-- EXERCISE DIRECTIONS --
How many lines in the records below contain "Dacia"? Reply with the number alone.

-- DATA PROVIDED --
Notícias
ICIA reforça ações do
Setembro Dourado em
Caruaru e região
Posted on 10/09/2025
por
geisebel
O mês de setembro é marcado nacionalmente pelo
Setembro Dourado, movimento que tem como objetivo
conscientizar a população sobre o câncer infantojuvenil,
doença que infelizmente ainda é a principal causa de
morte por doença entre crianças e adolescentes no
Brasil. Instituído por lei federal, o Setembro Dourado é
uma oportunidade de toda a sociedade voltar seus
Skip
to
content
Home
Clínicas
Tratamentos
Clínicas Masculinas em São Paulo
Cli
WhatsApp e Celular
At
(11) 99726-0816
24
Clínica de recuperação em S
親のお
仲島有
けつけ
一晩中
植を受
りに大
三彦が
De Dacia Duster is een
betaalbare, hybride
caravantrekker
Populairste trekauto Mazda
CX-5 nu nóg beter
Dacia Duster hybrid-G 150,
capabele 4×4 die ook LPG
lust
--
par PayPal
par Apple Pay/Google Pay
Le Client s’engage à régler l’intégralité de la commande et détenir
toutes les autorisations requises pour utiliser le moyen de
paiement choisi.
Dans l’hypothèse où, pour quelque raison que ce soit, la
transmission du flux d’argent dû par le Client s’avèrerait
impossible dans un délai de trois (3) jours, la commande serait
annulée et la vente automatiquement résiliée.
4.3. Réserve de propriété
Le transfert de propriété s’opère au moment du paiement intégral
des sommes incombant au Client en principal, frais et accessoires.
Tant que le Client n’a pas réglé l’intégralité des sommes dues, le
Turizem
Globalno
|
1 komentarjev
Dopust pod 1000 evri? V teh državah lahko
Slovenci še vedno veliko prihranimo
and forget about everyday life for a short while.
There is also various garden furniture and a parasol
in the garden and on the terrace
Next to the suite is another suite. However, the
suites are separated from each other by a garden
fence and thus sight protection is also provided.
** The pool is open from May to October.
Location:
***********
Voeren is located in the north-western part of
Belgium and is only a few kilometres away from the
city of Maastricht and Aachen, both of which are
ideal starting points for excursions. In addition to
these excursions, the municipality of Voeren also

-- EXERCISE OUTPUT --
2